Alcune vogliono un parto spontaneo “a qualsiasi costo”, per non intralciare lo svolgimento naturale dell’evento: dunque chiedono di evitare l’induzione anche se potrebbero esserci delle ragioni per farla, voglio partorire spontaneamente anche se il bambino non è ben posizionato, rifiutano l’epidurale anche se potrebbe mitigare il dolore ecc.

Questa presa di posizione, che deve per forza essere abbandonata là dove  l’intervento medico diventi indispensabile, è motivata dal fatto che il bisogno di sentirsi protagoniste del loro parto è sentito come fondamentale per stabilire un legame con il bambino. Dimenticano però che, se questo si è creato durante i nove lunghi mesi di gravidanza, non è il “breve” momento del parto a mutarlo, anche nel caso in cui la madre non fosse sveglia e vigile a sentirlo uscire da sé. Sembra quasi che queste mamme abbiano bisogno di partecipare attivamente alla nascita del bambino per rendersi conto del distacco che implica. Tuttavia, se è inevitabile prendere atto della separazione sotto l’aspetto fisico è ben più difficile accettarla sotto quello psicologico. Quante donne, che pur hanno partorito secondo i loro desideri, continuano a vivere il bambino come se ancora facesse parte dì loro, senza cercare di vederlo come essere a se stante, con caratteristiche e desideri anche diversi dai propri!

 

All’opposto ci sono donne che rifiutano l’idea del parto spontaneo e fin dall’inizio della gravidanza chiedono di programmare il cesareo.

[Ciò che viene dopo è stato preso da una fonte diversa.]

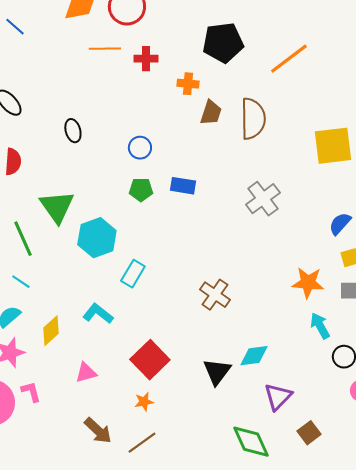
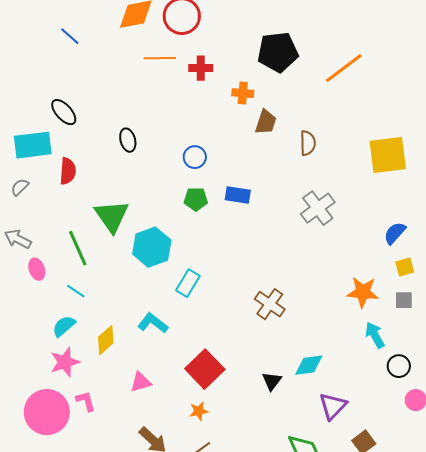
brown semicircle: (253, 119) -> (308, 143), moved, size x0.6
black triangle: (217, 372) -> (272, 381), size x0.7

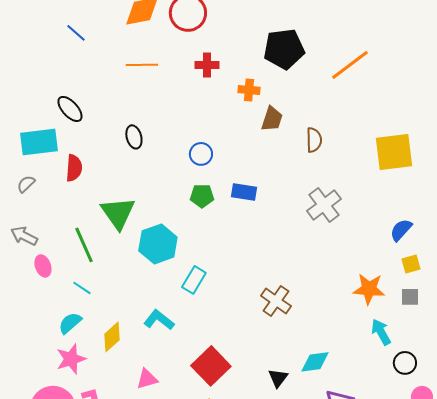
orange line: (160, 58) -> (142, 65), moved

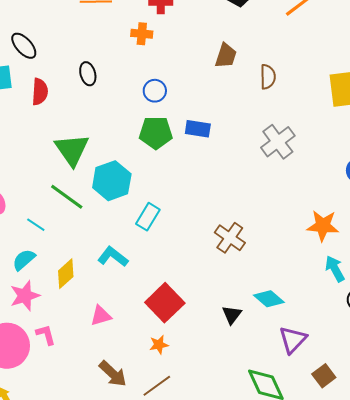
orange cross: (249, 90) -> (142, 34), moved
red semicircle: (74, 168) -> (40, 92), moved
green pentagon: (202, 196) -> (156, 133), size x1.4
green line: (84, 245) -> (67, 197), moved, turned -30
cyan diamond: (315, 362) -> (269, 299), turned 48

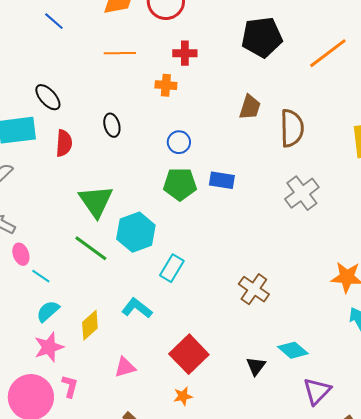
brown semicircle: (268, 77) -> (292, 128), size x1.5
cyan line: (36, 225) -> (41, 276), moved
pink L-shape: (46, 335) -> (70, 386), turned 30

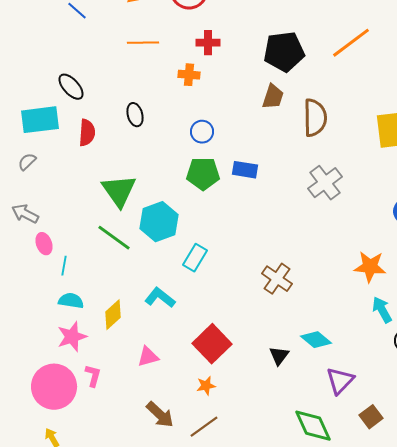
black pentagon: (262, 37) -> (284, 52), moved
cyan line: (41, 276) -> (64, 266), turned 66
cyan semicircle: (48, 311) -> (71, 301), turned 50

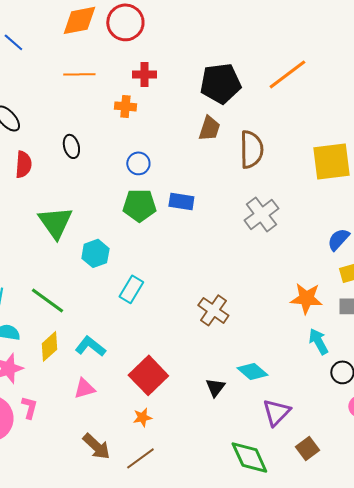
cyan hexagon: (159, 222) -> (95, 253), size x0.7
green line: (114, 238) -> (47, 300), moved
cyan L-shape: (160, 298) -> (90, 346), moved

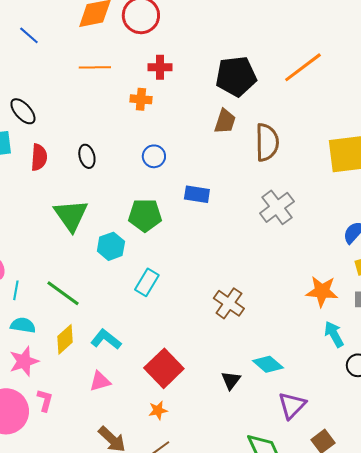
black ellipse: (71, 146) -> (87, 156), moved
green pentagon: (139, 205) -> (145, 215), moved

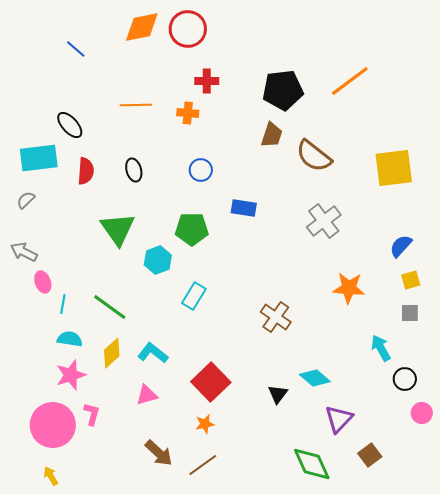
orange line: (95, 67) -> (136, 105), moved
brown semicircle: (267, 142) -> (314, 156), turned 129
orange star: (322, 291) -> (349, 288), moved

Le motivazioni possono essere diverse: non sopportare di vivere nell’incertezza della data della nascita, la paura del dolore fisico, il demandare a una equipe medica un compito così importante.

E come se il desiderio di controllare e/o saltare il momento del parto, passando dall’essere incinte all’avere il bebé tra le braccia, fosse così forte da non far capire che il cesareo è un’operazione che comporta maggiori rischi e una convalescenza più lunga di un parto fisiologico: perciò andrebbe praticato solo quando c’è una reale necessità.

I due modi di considerare il cesareo paiono opposti, ma in realtà prendono origine dalla stessa paura profonda di staccarsi dal bambino, che riattiva le ansie infantili di distacco dalla propria madre, gestite in modo diverso in base a propri vissuti.

Sarebbe quindi auspicabile darsi la possibilità di approfondire cosa si nasconde dietro a “pretese” rigide e poco adattabili a situazioni che richiedono invece grande elasticità perché possono evolversi  in modo poco prevedibile.